更新时间:作者:小小条
走廊尽头那扇窗,总是映着最浓烈的晚霞。那是省实验中学主教学楼的三楼,窗外是那片绽放花蕊的海棠林,枝叶婆娑,仿佛在无声地见证着一代又一代人的青春。我的故事,就藏在这红砖墙的褶皱里,藏在每一次铃响与寂静的缝隙中。
初入省实验,是被一种巨大的名号震慑住的。开学第一天,班主任——一位教语文的中年男人,在黑板上写下“格物致知,诚意正心”八个字,转身说:“这里教你们的,首先是如何面对失败。”我当时并不懂,直到第一次物理考试,那个鲜红的68分像一记闷棍,将我初中时“天之骄子”的优越感敲得粉碎。
那是我高中时代的第一个低谷。放学后,我总是一个人磨蹭到最后,穿过那条长长的、挂着历届省状元照片的走廊,觉得每一双镜片后的眼睛都在审视着我的平庸。直到那个周四,我被数学老师叫到办公室。

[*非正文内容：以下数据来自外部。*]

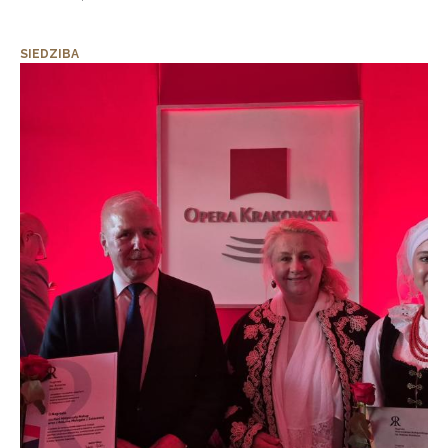
SIEDZIBA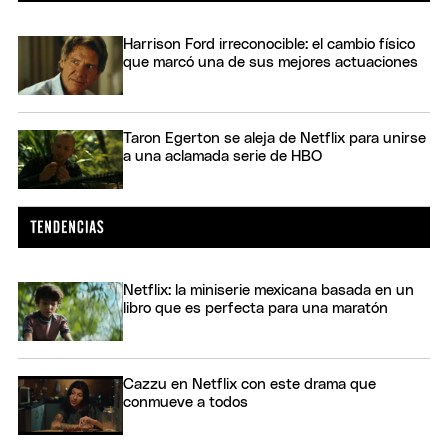
Harrison Ford irreconocible: el cambio físico
que marcó una de sus mejores actuaciones
Taron Egerton se aleja de Netflix para unirse
a una aclamada serie de HBO
Netflix: la miniserie mexicana basada en un
libro que es perfecta para una maratón
Cazzu en Netflix con este drama que
conmueve a todos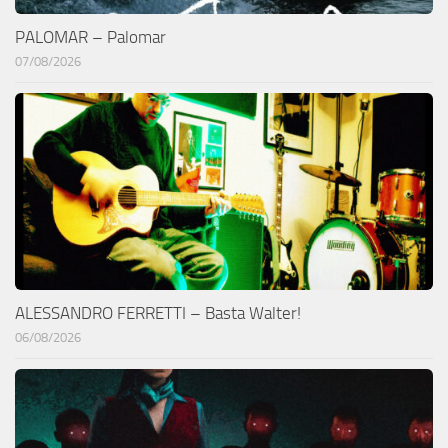
PALOMAR – Palomar
07/08/2026
ALESSANDRO FERRETTI – Basta Walter!
06/08/2026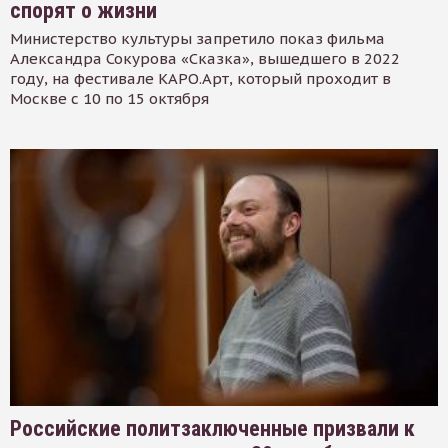
спорят о жизни
Министерство культуры запретило показ фильма
Александра Сокурова «Сказка», вышедшего в 2022
году, на фестивале КАРО.Арт, который проходит в
Москве с 10 по 15 октября
Российские политзаключенные призвали к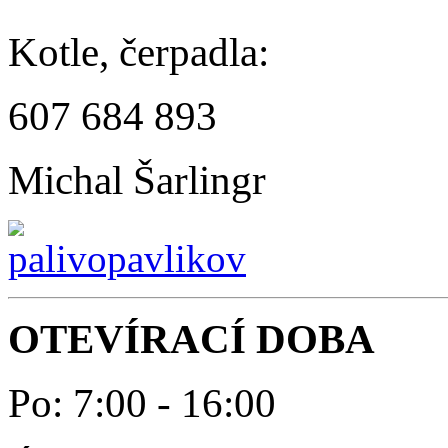
Kotle, čerpadla:
607 684 893
Michal Šarlingr
OTEVÍRACÍ DOBA
Po: 7:00 - 16:00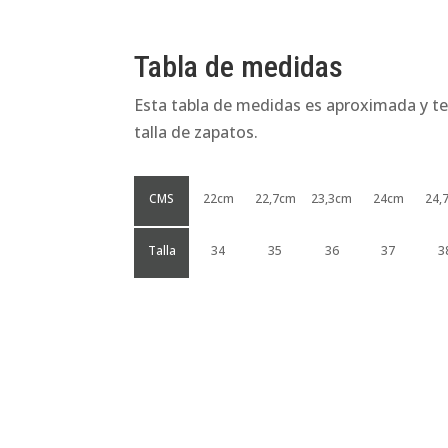
Tabla de medidas
Esta tabla de medidas es aproximada y te
talla de zapatos.
CMS
22cm
22,7cm
23,3cm
24cm
24,
Talla
34
35
36
37
3
Productos relacionados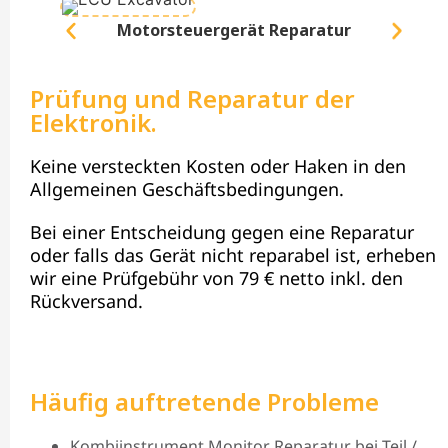
Motorsteuergerät Reparatur
Prüfung und Reparatur der
Elektronik.
Keine versteckten Kosten oder Haken in den
Allgemeinen Geschäftsbedingungen.
Bei einer Entscheidung gegen eine Reparatur
oder falls das Gerät nicht reparabel ist, erheben
wir eine Prüfgebühr von 79 € netto inkl. den
Rückversand.
Häufig auftretende Probleme
Kombiinstrument Monitor Reparatur bei Teil /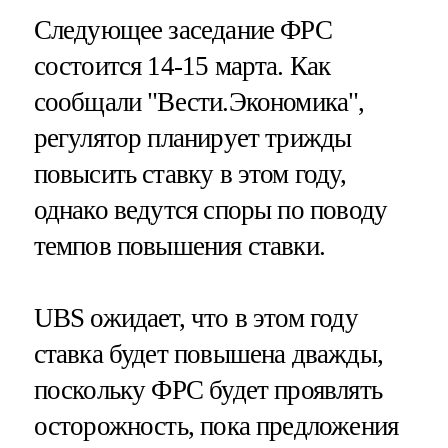
Следующее заседание ФРС
состоится 14-15 марта. Как
сообщали "Вести.Экономика",
регулятор планирует трижды
повысить ставку в этом году,
однако ведутся споры по поводу
темпов повышения ставки.
UBS ожидает, что в этом году
ставка будет повышена дважды,
поскольку ФРС будет проявлять
осторожность, пока предложения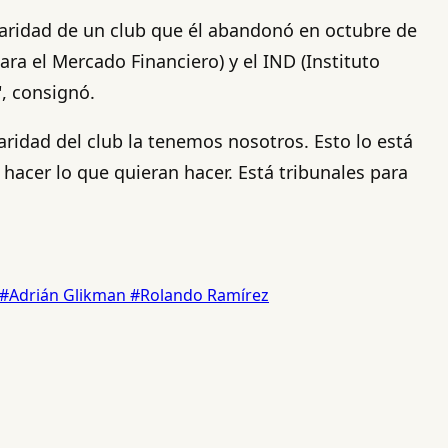
ularidad de un club que él abandonó en octubre de
ara el Mercado Financiero) y el IND (Instituto
, consignó.
ridad del club la tenemos nosotros. Esto lo está
hacer lo que quieran hacer. Está tribunales para
#Adrián Glikman
#Rolando Ramírez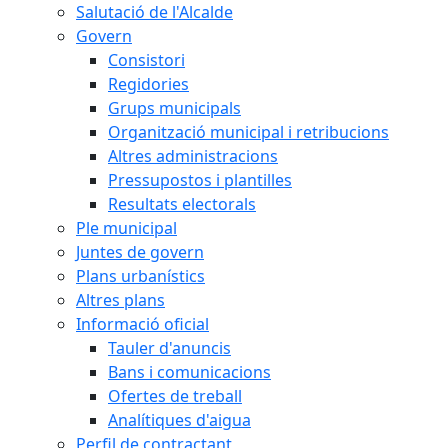
Salutació de l'Alcalde
Govern
Consistori
Regidories
Grups municipals
Organització municipal i retribucions
Altres administracions
Pressupostos i plantilles
Resultats electorals
Ple municipal
Juntes de govern
Plans urbanístics
Altres plans
Informació oficial
Tauler d'anuncis
Bans i comunicacions
Ofertes de treball
Analítiques d'aigua
Perfil de contractant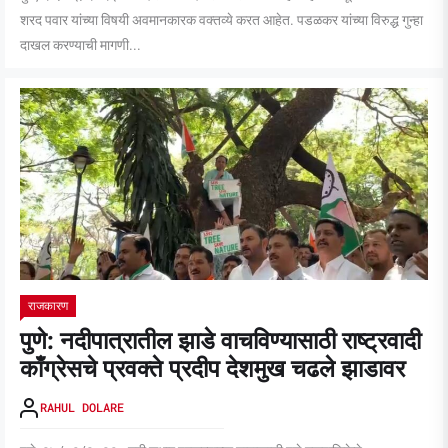
शरद पवार यांच्या विषयी अवमानकारक वक्तव्ये करत आहेत. पडळकर यांच्या विरुद्ध गुन्हा
दाखल करण्याची मागणी...
राजकारण
पुणे: नदीपात्रातील झाडे वाचविण्यासाठी राष्ट्रवादी
काँग्रेसचे प्रवक्ते प्रदीप देशमुख चढले झाडावर
RAHUL DOLARE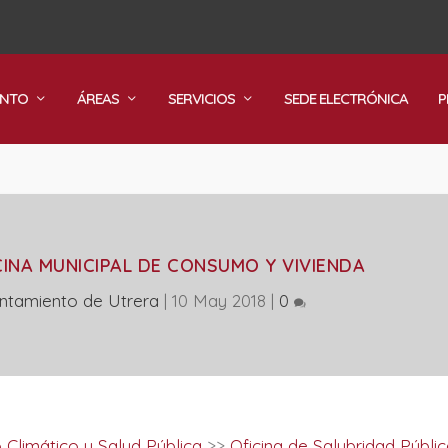
ENTO
ÁREAS
SERVICIOS
SEDE ELECTRÓNICA
P
CINA MUNICIPAL DE CONSUMO Y VIVIENDA
ntamiento de Utrera
|
10 May 2018
|
0
Climático y Salud Pública
>>
Oficina de Salubridad Públic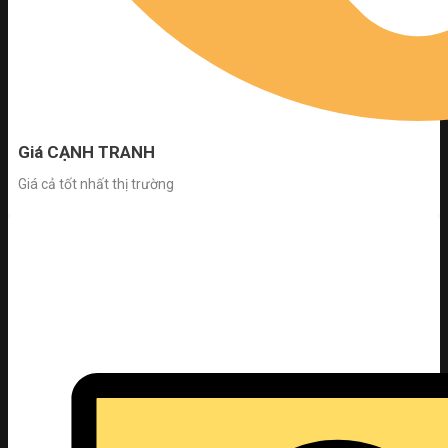
Giá CẠNH TRANH
Giá cả tốt nhất thị trường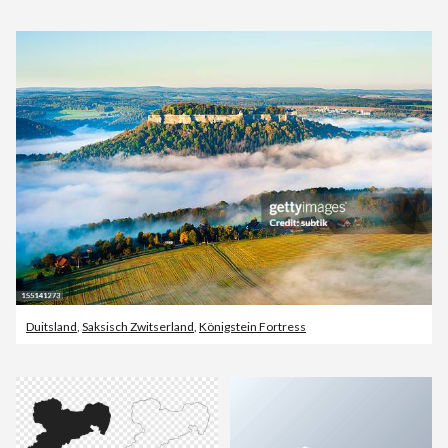
Duitsland
,
Saksisch Zwitserland
,
Königstein Fortress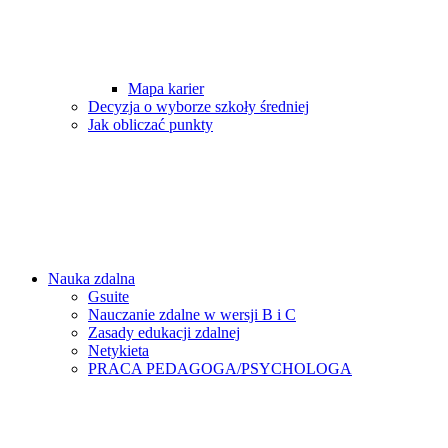
Mapa karier
Decyzja o wyborze szkoły średniej
Jak obliczać punkty
Nauka zdalna
Gsuite
Nauczanie zdalne w wersji B i C
Zasady edukacji zdalnej
Netykieta
PRACA PEDAGOGA/PSYCHOLOGA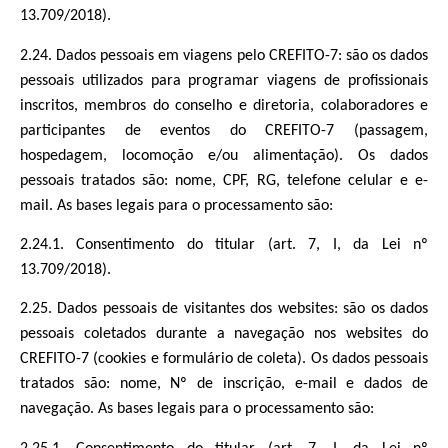
13.709/2018).
2.24. Dados pessoais em viagens pelo CREFITO-7: são os dados
pessoais utilizados para programar viagens de profissionais
inscritos, membros do conselho e diretoria, colaboradores e
participantes de eventos do CREFITO-7 (passagem,
hospedagem, locomoção e/ou alimentação). Os dados
pessoais tratados são: nome, CPF, RG, telefone celular e e-
mail. As bases legais para o processamento são:
2.24.1. Consentimento do titular (art. 7, I, da Lei nº
13.709/2018).
2.25. Dados pessoais de visitantes dos websites: são os dados
pessoais coletados durante a navegação nos websites do
CREFITO-7 (cookies e formulário de coleta). Os dados pessoais
tratados são: nome, Nº de inscrição, e-mail e dados de
navegação. As bases legais para o processamento são: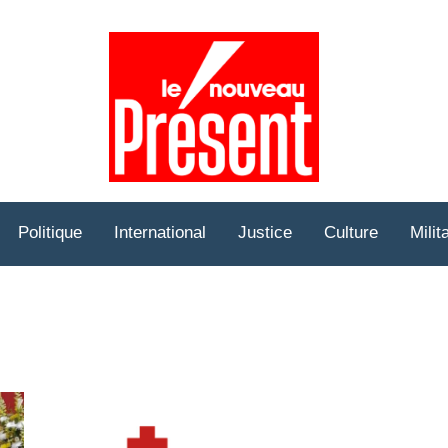
Prése
Hebd
Politique
International
Justice
Culture
Milit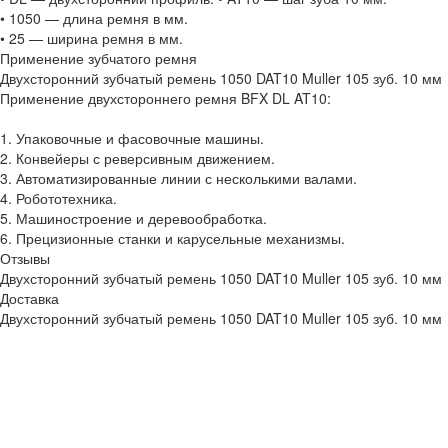
• 1050 — длина ремня в мм.
• 25 — ширина ремня в мм.
Применение зубчатого ремня
Двухсторонний зубчатый ремень 1050 DAT10 Muller 105 зуб. 10 мм
Применение двухстороннего ремня BFX DL AT10:
1. Упаковочные и фасовочные машины.
2. Конвейеры с реверсивным движением.
3. Автоматизированные линии с несколькими валами.
4. Робототехника.
5. Машиностроение и деревообработка.
6. Прецизионные станки и карусельные механизмы.
Отзывы
Двухсторонний зубчатый ремень 1050 DAT10 Muller 105 зуб. 10 мм
Доставка
Двухсторонний зубчатый ремень 1050 DAT10 Muller 105 зуб. 10 мм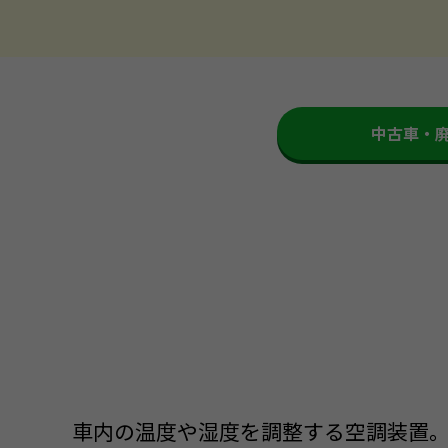
中古車・
車内の温度や湿度を調整する空調装置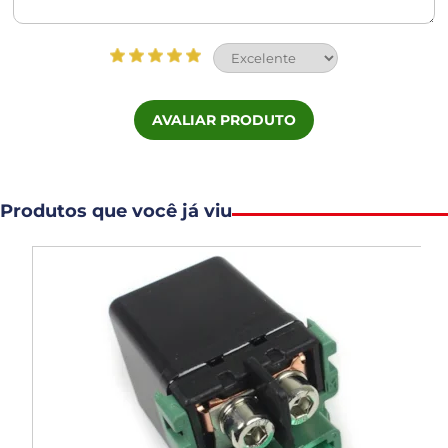
AVALIAR PRODUTO
Produtos que você já viu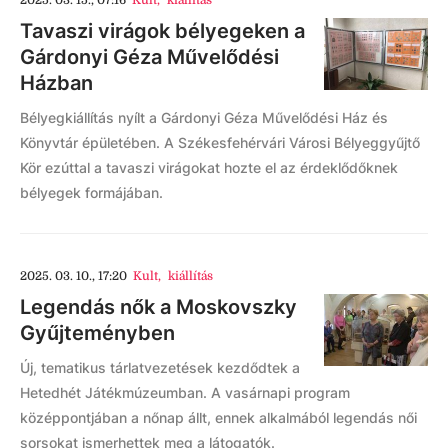
2025. 03. 15., 07:16
Kult
,
kiállítás
Tavaszi virágok bélyegeken a
Gárdonyi Géza Művelődési
Házban
Bélyegkiállítás nyílt a Gárdonyi Géza Művelődési Ház és
Könyvtár épületében. A Székesfehérvári Városi Bélyeggyűjtő
Kör ezúttal a tavaszi virágokat hozte el az érdeklődőknek
bélyegek formájában.
2025. 03. 10., 17:20
Kult
,
kiállítás
Legendás nők a Moskovszky
Gyűjteményben
Új, tematikus tárlatvezetések kezdődtek a
Hetedhét Játékmúzeumban. A vasárnapi program
középpontjában a nőnap állt, ennek alkalmából legendás női
sorsokat ismerhettek meg a látogatók.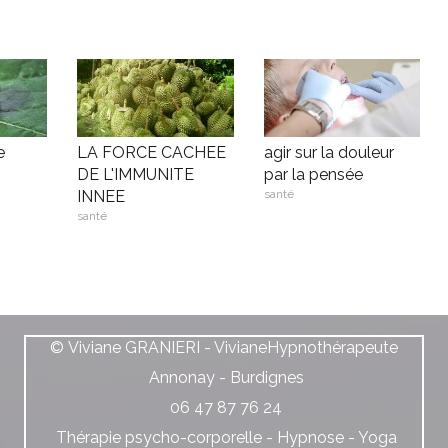
e
LA FORCE CACHEE
agir sur la douleur
DE L'IMMUNITE
par la pensée
INNEE
santé
santé
© Viviane GRANIERI - VivianeHypnothérapeute
Annonay - Burdignes
06 47 87 76 24
Thérapie psycho-corporelle - Hypnose - Yoga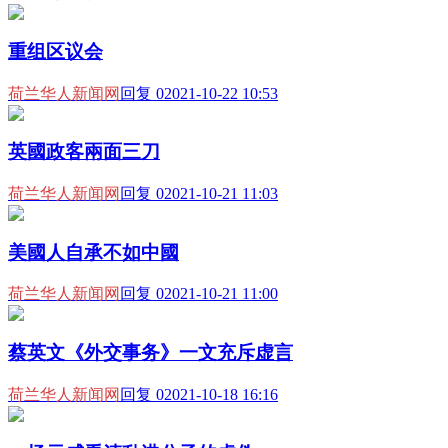
重组区议会
荷兰华人新闻网
回复 0
2021-10-22 10:53
英國政客兩面三刀
荷兰华人新闻网
回复 0
2021-10-21 11:03
美國人自承不如中國
荷兰华人新闻网
回复 0
2021-10-21 11:00
蔡英文《外交事务》一文充斥虚言
荷兰华人新闻网
回复 0
2021-10-18 16:16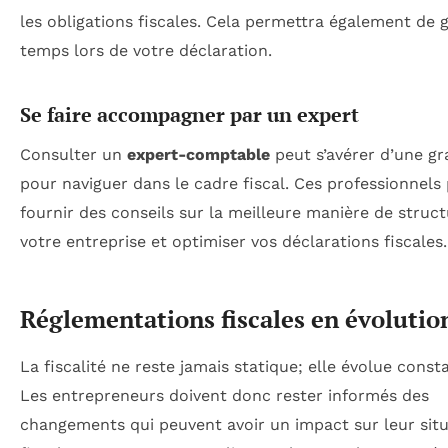
les obligations fiscales. Cela permettra également de 
temps lors de votre déclaration.
Se faire accompagner par un expert
Consulter un
expert-comptable
peut s’avérer d’une gr
pour naviguer dans le cadre fiscal. Ces professionnels
fournir des conseils sur la meilleure manière de struct
votre entreprise et optimiser vos déclarations fiscales.
Réglementations fiscales en évolutio
La fiscalité ne reste jamais statique; elle évolue cons
Les entrepreneurs doivent donc rester informés des
changements qui peuvent avoir un impact sur leur sit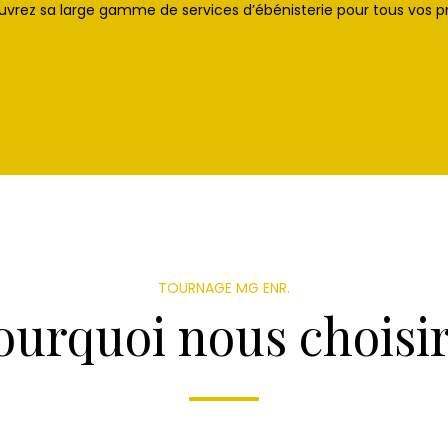
vrez sa large gamme de services d’ébénisterie pour tous vos pr
TOURNAGE MG ENR.
ourquoi nous choisir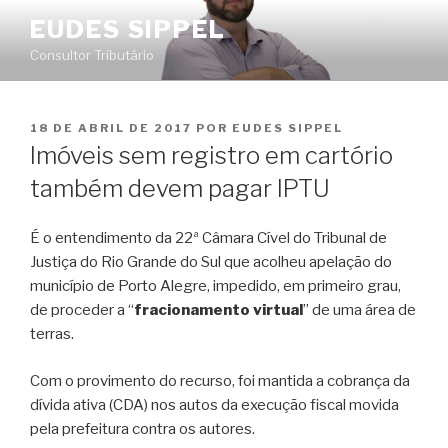
Pular
EUDES SIPPEL
para
Consultor Tributário
o
conteúdo
PUBLICADO
18 DE ABRIL DE 2017
POR
EUDES SIPPEL
EM
Imóveis sem registro em cartório
também devem pagar IPTU
É o entendimento da 22ª Câmara Cível do Tribunal de
Justiça do Rio Grande do Sul que acolheu apelação do
município de Porto Alegre, impedido, em primeiro grau,
de proceder a “
fracionamento virtual
” de uma área de
terras.
Com o provimento do recurso, foi mantida a cobrança da
dívida ativa (CDA) nos autos da execução fiscal movida
pela prefeitura contra os autores.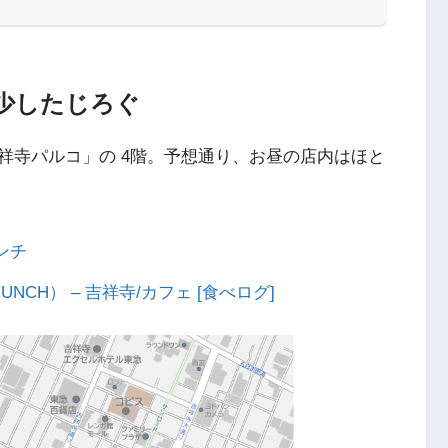
少したじろぐ
祥寺パルコ」の 4階。予想通り、お昼の店内はほと
ンチ
UNCH） – 吉祥寺/カフェ [食べログ]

他正在泡茶,水汽氤氲。“听说你最近有点蔫?”他推给我一杯,“尝尝,苦丁茶,先苦后甜。”我抿了一口,苦涩瞬间侵占所有味蕾。他笑了:“实验中学就像这茶。它的‘好’,不在于把你送进名校,而在于它允许你失败,并教会你在苦涩里品出回甘。”他指着窗外操场上奔跑的身影,“这里每个人都很拼,但比的不是谁不跌倒,而是谁跌倒后,爬起来的速度更快一点。”
这句话,像一把钥匙,打开了我心里那把沉重的锁。
我的“回甘”,来得缓慢却扎实。高二分科后,我选了文科,并加入了校刊编辑部。主编是位高三的学姐,气质清冷,要求严苛。我的一篇关于老校史的文章被她打回三次,满页都是红色批注。我几乎要放弃时,她把我带到校史馆,指着一幅泛黄的合影说:“你看,这是1977年恢复高考后,第一届学生的合影。他们就在漏雨的平房里,点着煤油灯,考出了全省第一。我们笔下的每一个字,都应对得起他们开创的传统。”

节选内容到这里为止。